In her placatory speech at the conference Sushma Swaraj said she carried greetings from 1.3 billion Indians, including more than 185 million Indian Muslims. She quoted liberally from the Holy Koran, Rig Veda, Guru Granth Sahib, Mahatma Gandhi and others and tried to project India's secular credentials and democracy. Swaraj elaborated how India developed friendly relations with most Arab countries over the past decades.
Without mentioning Pakistan Swaraj said, "The fight against terrorism is not a confrontation against any religion... If we want to save the humanity then we must tell the states who provide shelter and funding to the terrorists, to dismantle the infrastructure of the terrorist camps and stop providing funding and shelter to the terror organisations."

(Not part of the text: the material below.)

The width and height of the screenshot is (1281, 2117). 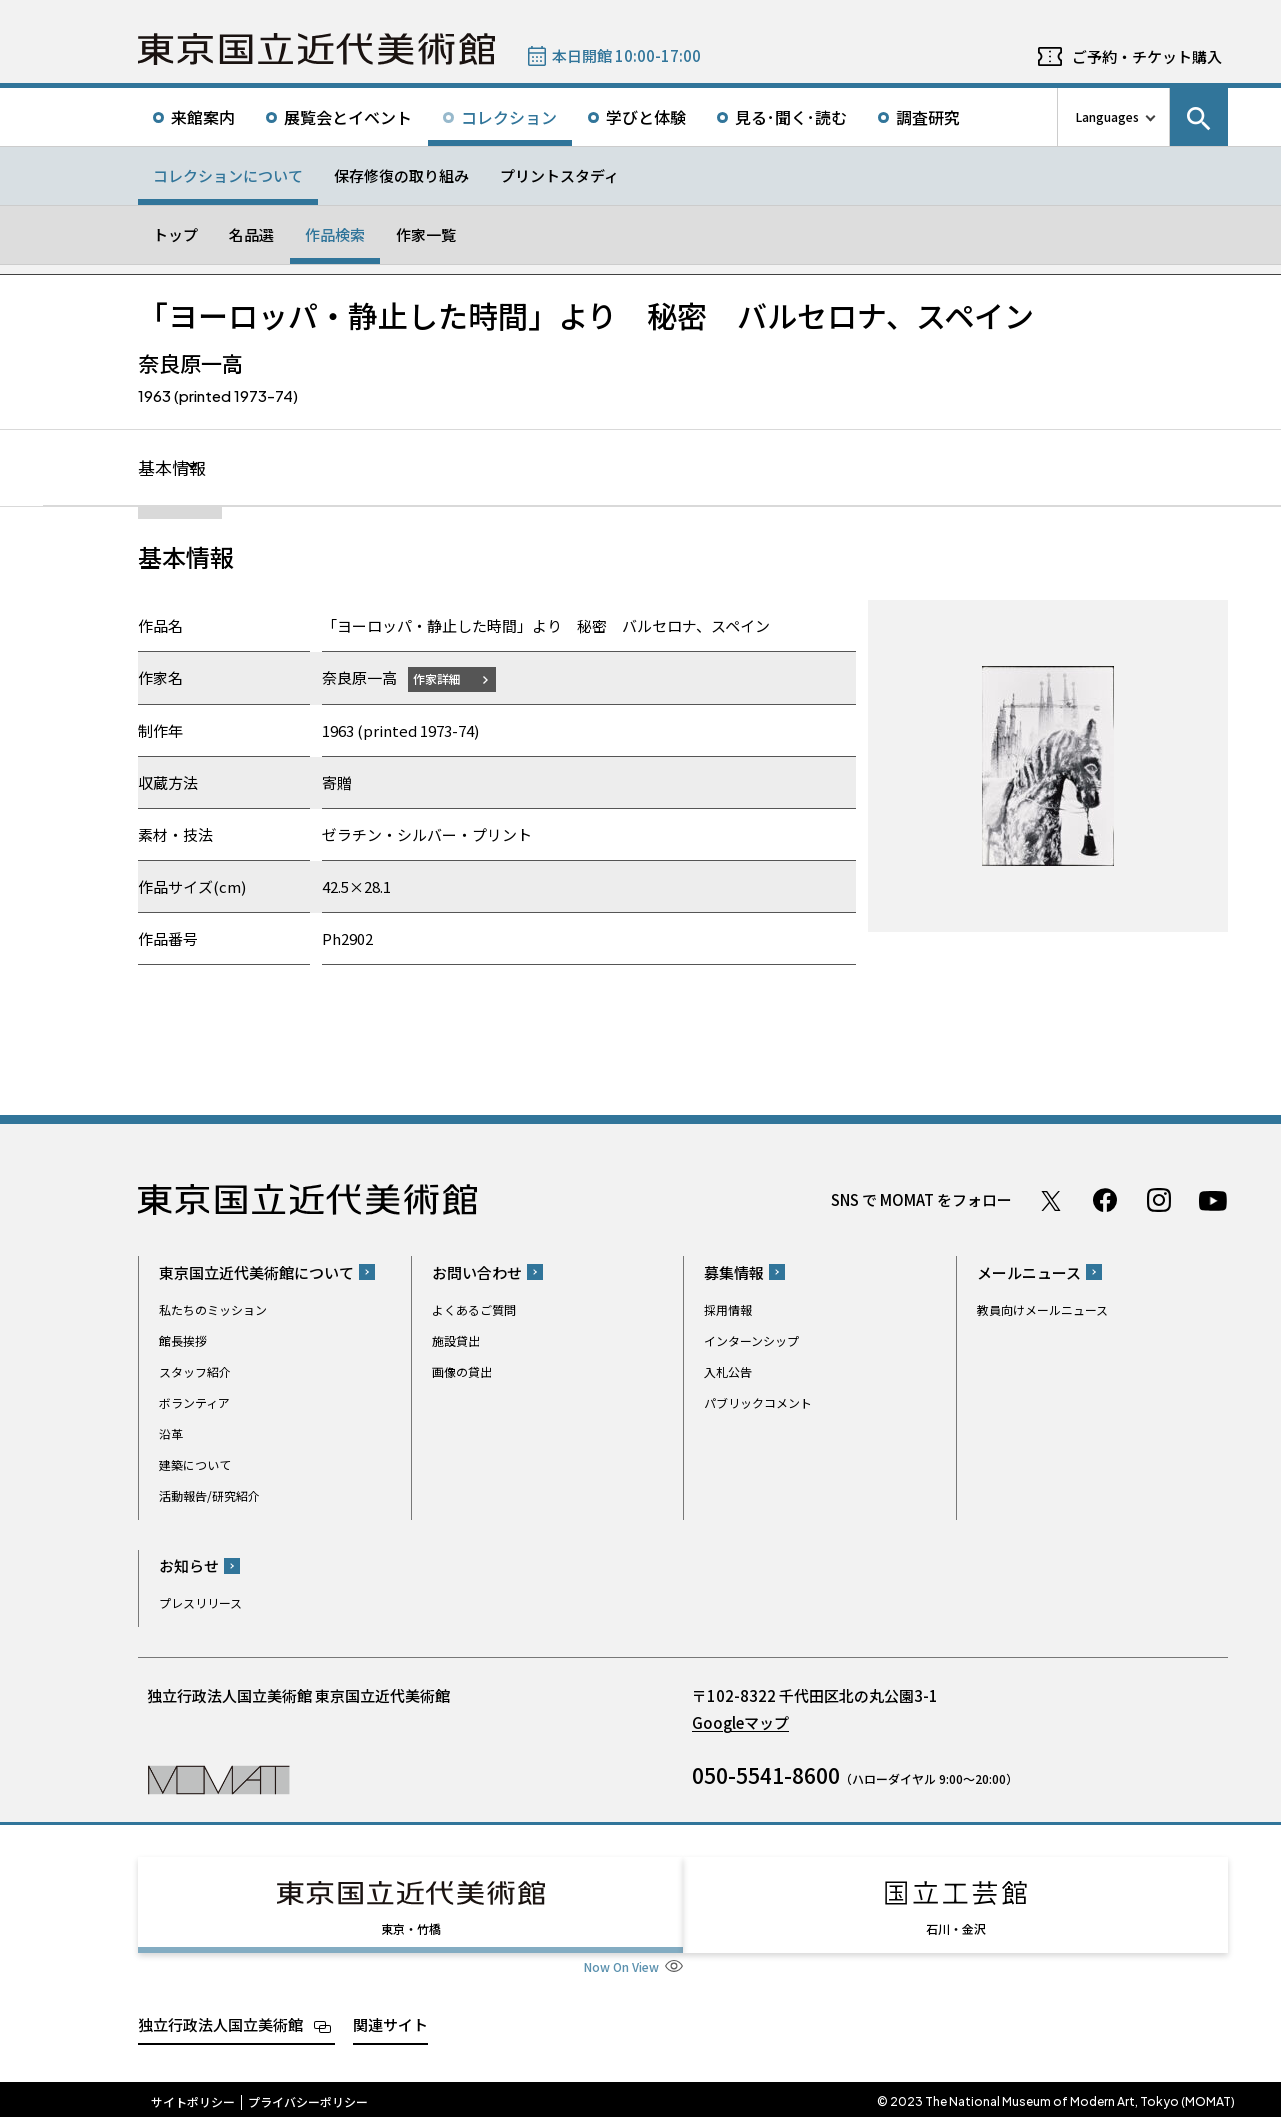 What do you see at coordinates (758, 1403) in the screenshot?
I see `パブリックコメント` at bounding box center [758, 1403].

There were two glaring omissions in the Conference Declaration. Firstly, the document did not mention anything about the speech of Sushma Swaraj and secondly, there is no paragraph on Kashmir.
It was quite odd that the declaration did not thank the "Guest of Honour" for her speech. One wonders whether the oversight was engineered by Pakistan. Pakistan sponsored paragraphs on "Indian atrocities" in Kashmir has been a regular feature in past OIC Declarations.
To make up for this serious omission Pakistan moved a separate resolution (No1/46-MM), which reaffirmed OIC's unwavering support for the Kashmiri people in their just cause. According to Pakistan Foreign Ministry the resolution reiterated that, "Jammu and Kashmir remains the core dispute between Pakistan and India and its resolution is indispensable for peace in South Asia. It condemned in the strongest terms recent wave of Indian terrorism in Occupied Jammu and Kashmir and expressed deep concern over the atrocities and human rights violations in Indian occupied Kashmir." Though this resolution is not a part of the declaration, Pakistan shall find solace that a separate but stinging declaration on Kashmir was adopted by the CFM. India overlooked this special resolution and remained upbeat that it has made a strong foray at OIC.
India probably deserves to be a member of OIC given the size of its Muslim population. Several Muslim minority states are currently members of OIC. At the 45th CFM held in Dhaka in May 2018 a proposal to grant observer status to India was mooted by Bangladesh, which was blocked by Pakistan and several others.
Delhi is probably not aware that getting a berth at OIC will entail great responsibilities with regard to its policies and attitudes towards its minority Muslim community. Just by becoming OIC member India will not be able to escape serious criticism on what is happening in Kashmir in the name of eliminating terrorism. India will have to stop military operations against civilians in Kashmir, curb communal violence against Muslims, and ensure all basic civil and human rights to this minority community. The debates over Kashmir was so far one-sided—Pakistan accusing India from OIC pedestals. If India gains a seat at OIC, Pakistan-India debates will move inside OIC forums.
Bangladesh will be satisfied that the declaration refers to the Rohingya issue in paragraph 23. But the separate resolution No 4/46-MM on the situation of the Muslim community in Myanmar was exhaustive in its strong condemnation of Myanmar's atrocities on Rohingyas. It called upon Myanmar to take effective steps to stop the genocide and repatriate the refugees from Bangladesh.
Given the way this conference was held one wonders whether the 46th CFM was an aberration or if it will set the tone for reforms in OIC and allow India and probably China, both with huge Muslim population, to get observer status.
Mahmood Hasan is former Ambassador and Secretary.